FIG. 10B is a diagram showing the amplitude state of the diaphragm 41 when the positive
voltage of the alternating current signal is applied to the opposite fixed electrode portion 51 and
the negative voltage of the alternating current signal is applied to the opposite fixed electrode
portion 52. The central portion of the diaphragm 41 is formed of the opposing fixed electrode
portion 52 by the electrostatic force (suction force) between the opposing fixed electrode portion
52 and the electrostatic force (repulsion force) between the opposing fixed electrode portion 51.

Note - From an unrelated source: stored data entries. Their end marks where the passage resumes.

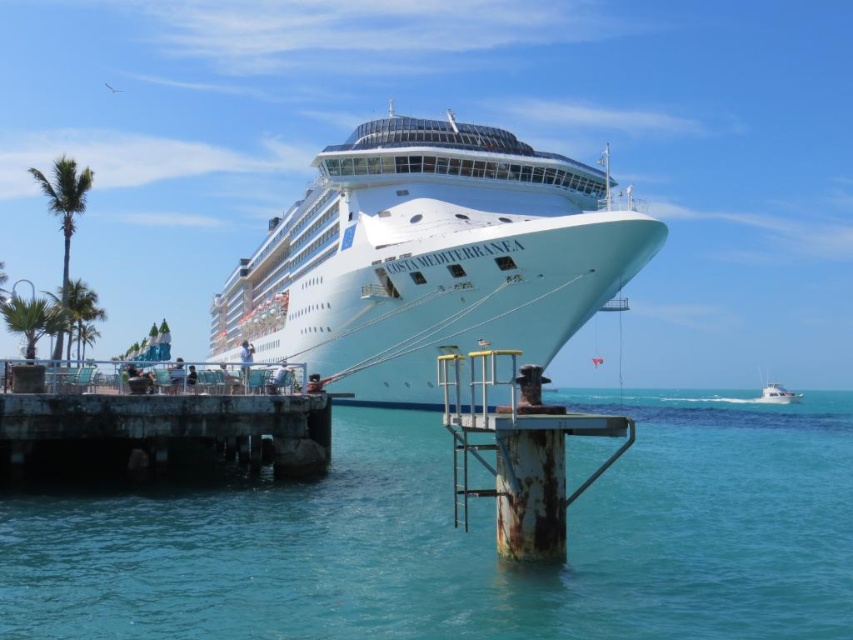 Can you confirm if rusty metal dock at lower left is positioned to the right of white glossy boat at right?

No, rusty metal dock at lower left is not to the right of white glossy boat at right.

Identify the location of rusty metal dock at lower left. This screenshot has height=640, width=853. (157, 429).

Which of these two, white glossy cruise ship at center or rusty metal dock at lower left, stands shorter?

rusty metal dock at lower left

Does white glossy cruise ship at center have a greater height compared to rusty metal dock at lower left?

Yes.

Which is behind, point (370, 132) or point (146, 396)?

The point (370, 132) is behind.

Find the location of a particular element. white glossy cruise ship at center is located at coordinates (428, 259).

Does clear blue water at lower left lie behind white glossy cruise ship at center?

No, it is not.

Does clear blue water at lower left appear on the right side of white glossy cruise ship at center?

Indeed, clear blue water at lower left is positioned on the right side of white glossy cruise ship at center.

Is point (521, 572) in front of point (287, 340)?

Yes.

Where is `clear blue water at lower left`? This screenshot has width=853, height=640. clear blue water at lower left is located at coordinates (465, 540). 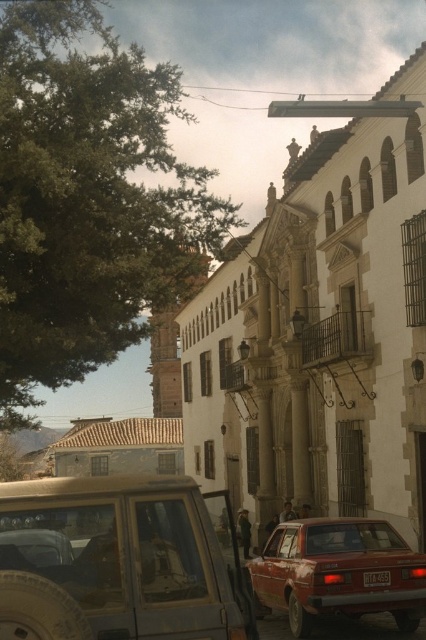 Question: Does metallic silver suv at center appear on the left side of metallic red license plate at center?

Choices:
 (A) no
 (B) yes

Answer: (B)

Question: Based on their relative distances, which object is nearer to the metallic silver suv at center?

Choices:
 (A) metallic red license plate at center
 (B) matte red sedan at lower right

Answer: (A)

Question: Where is metallic silver suv at center located in relation to metallic red license plate at center in the image?

Choices:
 (A) above
 (B) below

Answer: (A)

Question: Estimate the real-world distances between objects in this image. Which object is farther from the metallic red license plate at center?

Choices:
 (A) matte red sedan at lower right
 (B) metallic silver suv at center

Answer: (B)

Question: Is metallic silver suv at center below matte red sedan at lower right?

Choices:
 (A) yes
 (B) no

Answer: (B)

Question: Which object is the farthest from the metallic red license plate at center?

Be drawn in the direction.
FIG. 10C is a diagram showing the amplitude state of the vibrating membrane 41 when the
negative voltage of the alternating current signal is applied to the opposite fixed electrode
portion 51 and the positive voltage of the alternating current signal is applied to the opposite
fixed electrode portion 52. The central portion of the vibrating film 41 is directed in the direction
of the opposite fixed electrode 51 by the electrostatic force (suction force) between the opposite
fixed electrode 51 and the electrostatic force (repulsion) between the opposite fixed electrode 52.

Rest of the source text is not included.